杨芝茹站在人群后禁不住往前走了两步,想看清楚白莹梅脸上的表情。人墙忽然拥挤起来,每个人都像是踮起了脚尖,讶异声,惊叹声蜂拥而至。她挤不进去,也不能问身边的人发生了何事?她不是好奇的人,至少不能对他们露出一丝的好奇。透过晃动的身影,她恍然间看到了忘情的一幕,最后不得不在潮涌的人群中悄然离开了。
四周的蛙叫声,知了声交替附和着,不见了萤火虫的夏夜,闷雷轰轰敲在头顶,摸不着的热浪压得她气喘吁吁,靠在冰凉的石墙上,冷了身体却赶不走烦躁。
一向黯然的志远竟然当着所有人的面吻了梅子,那么的深情,仿佛这世界因怀中人而静止,仿佛所有的人瞬间成了虚有的摆设,他是那么的专注,听不见身后的非议,不在乎任何人的惊讶。
三分钟,那么的漫长,足矣让她窒息。
雨点密密麻麻地砸在她的发丝上,沿着憔悴的面容瞬间滑落在地上,一滴一滴似也溅起了水花。思绪像掉进了黑洞,她只能这样痴痴傻傻站雨中,不知道该往哪儿躲避风雨。
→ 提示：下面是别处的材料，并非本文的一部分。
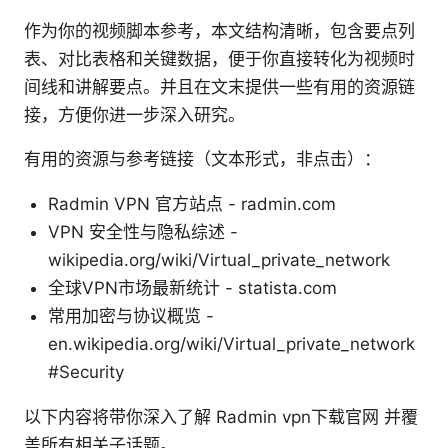
作为你的视频脚本参考，本文结构清晰，包含要点列
表、对比表格和关键数据，便于你直接转化为视频时
间线和讲解要点。并且在文末提供一些有用的资源链
接，方便你进一步深入研究。
有用的资源与参考链接（文本形式，非点击）：
Radmin VPN 官方站点 - radmin.com
VPN 安全性与隐私综述 -
wikipedia.org/wiki/Virtual_private_network
全球VPN市场最新统计 - statista.com
常用加密与协议概览 -
en.wikipedia.org/wiki/Virtual_private_network
#Security
以下内容将带你深入了解 Radmin vpn下载官网 并覆
盖所有相关子话题。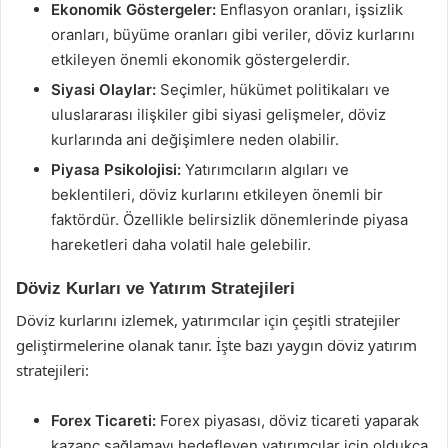
Ekonomik Göstergeler:
Enflasyon oranları, işsizlik
oranları, büyüme oranları gibi veriler, döviz kurlarını
etkileyen önemli ekonomik göstergelerdir.
Siyasi Olaylar:
Seçimler, hükümet politikaları ve
uluslararası ilişkiler gibi siyasi gelişmeler, döviz
kurlarında ani değişimlere neden olabilir.
Piyasa Psikolojisi:
Yatırımcıların algıları ve
beklentileri, döviz kurlarını etkileyen önemli bir
faktördür. Özellikle belirsizlik dönemlerinde piyasa
hareketleri daha volatil hale gelebilir.
Döviz Kurları ve Yatırım Stratejileri
Döviz kurlarını izlemek, yatırımcılar için çeşitli stratejiler
geliştirmelerine olanak tanır. İşte bazı yaygın döviz yatırım
stratejileri:
Forex Ticareti:
Forex piyasası, döviz ticareti yaparak
kazanç sağlamayı hedefleyen yatırımcılar için oldukça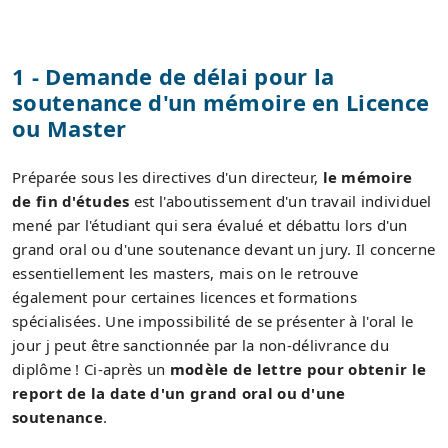
1 - Demande de délai pour la
soutenance d'un mémoire en Licence
ou Master
Préparée sous les directives d'un directeur,
le mémoire
de fin d'études
est l'aboutissement d'un travail individuel
mené par l'étudiant qui sera évalué et débattu lors d'un
grand oral ou d'une soutenance devant un jury. Il concerne
essentiellement les masters, mais on le retrouve
également pour certaines licences et formations
spécialisées. Une impossibilité de se présenter à l'oral le
jour j peut être sanctionnée par la non-délivrance du
diplôme ! Ci-après un
modèle de lettre pour obtenir le
report de la date d'un grand oral ou d'une
soutenance
.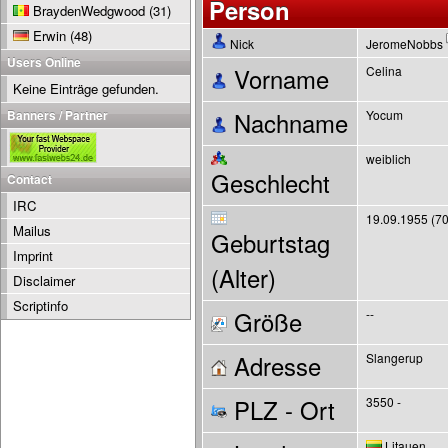
Person
BraydenWedgwood
(31)
Erwin
(48)
Nick
JeromeNobbs
Users Online
Vorname
Celina
Keine Einträge gefunden.
Banners / Partner
Nachname
Yocum
weiblich
Geschlecht
Contact
IRC
19.09.1955 (70
Mailus
Geburtstag
Imprint
(Alter)
Disclaimer
Scriptinfo
Größe
--
Adresse
Slangerup
PLZ - Ort
3550 -
Litauen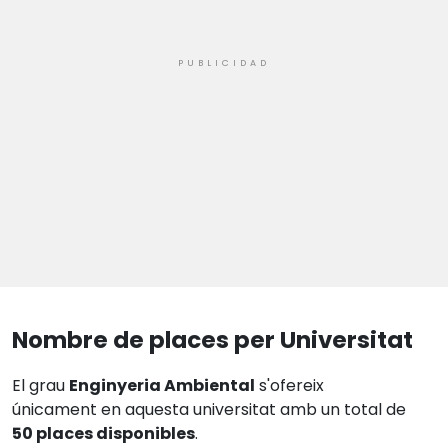
Nombre de places per Universitat
El grau
Enginyeria Ambiental
s'ofereix
únicament en aquesta universitat amb un total de
50 places disponibles
.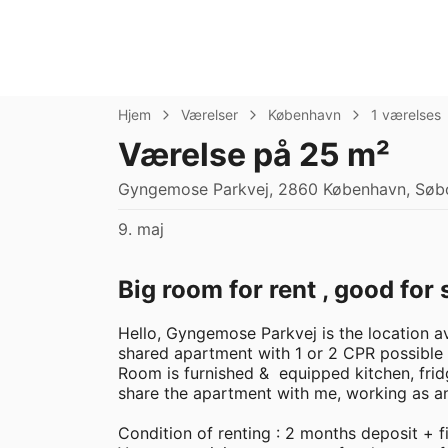
Hjem
Værelser
København
1 værelses
Værelse på 25 m²
Gyngemose Parkvej, 2860 København, Søbo
9. maj
Big room for rent , good for
Hello, Gyngemose Parkvej is the location av
shared apartment with 1 or 2 CPR possible t
Room is furnished &  equipped kitchen, frid
share the apartment with me, working as an
Condition of renting : 2 months deposit + fir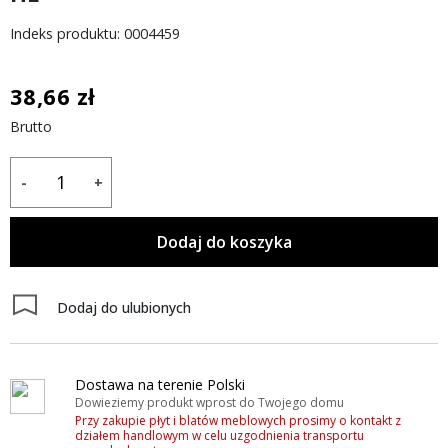
Indeks produktu: 0004459
38,66 zł
Brutto
-
+
Dodaj do koszyka
Dodaj do ulubionych
Dostawa na terenie Polski
Dowieziemy produkt wprost do Twojego domu
Przy zakupie płyt i blatów meblowych prosimy o kontakt z
działem handlowym w celu uzgodnienia transportu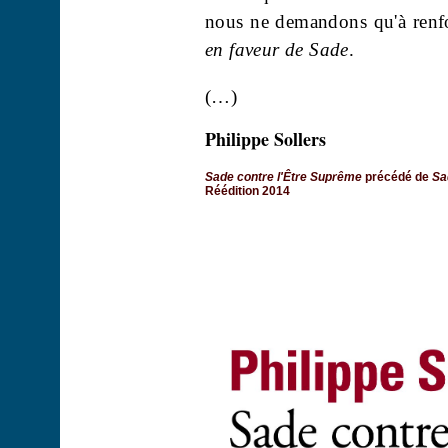
nous ne demandons qu'à renfo
en faveur de Sade
.
(…)
Philippe Sollers
Sade contre l'Être Suprême
précédé de
Sa
Réédition 2014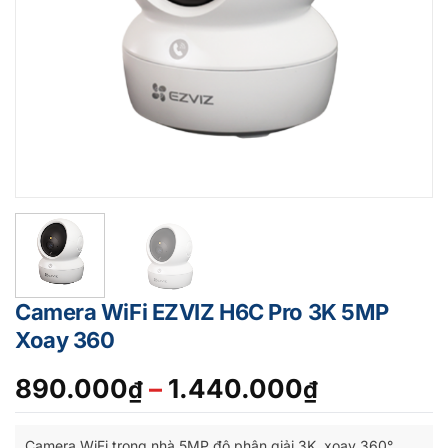
Camera WiFi EZVIZ H6C Pro 3K 5MP
Xoay 360
Khoảng
890.000
–
1.440.000
₫
₫
giá:
từ
Camera WiFi trong nhà 5MP độ phân giải 3K, xoay 360°,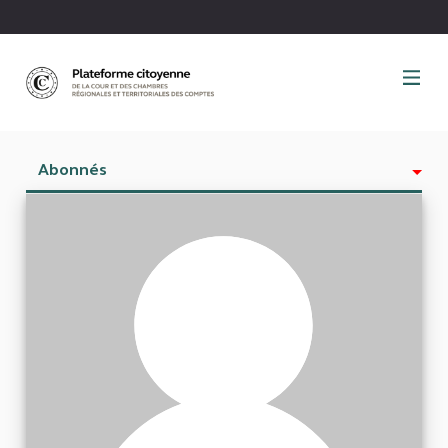
Panneau de gestion des cookies
Abonnés
Activité
Est abonné à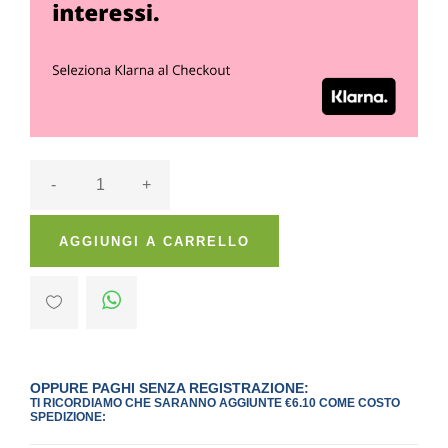
-
+
AGGIUNGI A CARRELLO
OPPURE PAGHI SENZA REGISTRAZIONE:
TI RICORDIAMO CHE SARANNO AGGIUNTE €6.10 COME COSTO
SPEDIZIONE: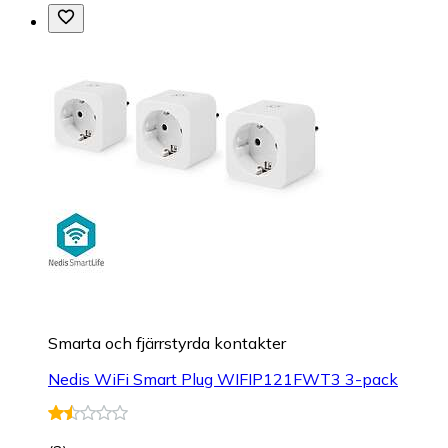
Smarta och fjärrstyrda kontakter
Nedis WiFi Smart Plug WIFIP121FWT3 3-pack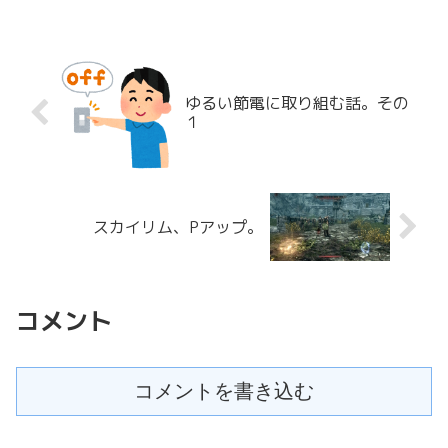
ゆるい節電に取り組む話。その
１
スカイリム、Pアップ。
コメント
コメントを書き込む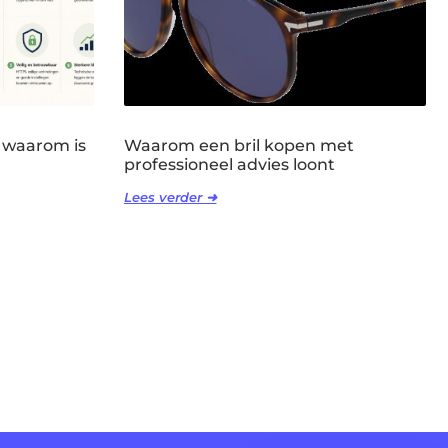
 waarom is
Waarom een bril kopen met
professioneel advies loont
Lees verder ➜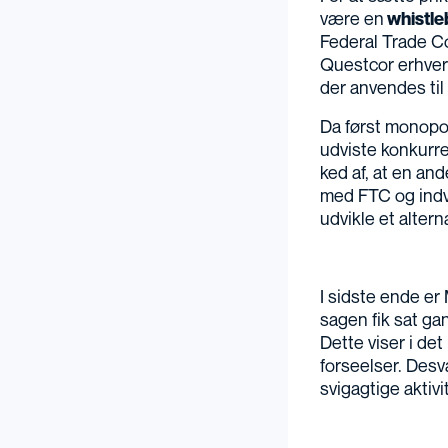
være en
whistle
Federal Trade Co
Questcor erhverv
der anvendes ti
Da først monopol
udviste konkurre
ked af, at en and
med FTC og indvi
udvikle et altern
I sidste ende er
sagen fik sat ga
Dette viser i de
forseelser. Des
svigagtige aktivit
“杨小姐,你怎么在这儿?我到处找你。”罗顺撑了把伞,额头上冒着热汗,见到她松了口气。
找她?
除了求她帮忙外,还有谁会想起她。
她眼睛直直望着混沌的前方,微笑着说“要我做什么,说吧!”
没听清他说的话,看到他恭请的姿态,习惯性跟着他的脚步,上了轿车。坐在后椅,她环抱着湿透的身体,靠在门上。轿车摇摇晃晃,自己也随之一左一右晃动,只听得一碰一碰,头撞击玻璃的声音,她像个游离的魂魄,没了重量,只要轻微的风,都可以把她吹到荒凉的沙漠,找不到出路。
车门被打开的时候,她依然坐在那里,罗顺唤了好多声,不都入耳,无奈下只好跑了进书房向少爷报告,不知如何开口,直接道出了结果,“少爷,杨小姐不愿下车。”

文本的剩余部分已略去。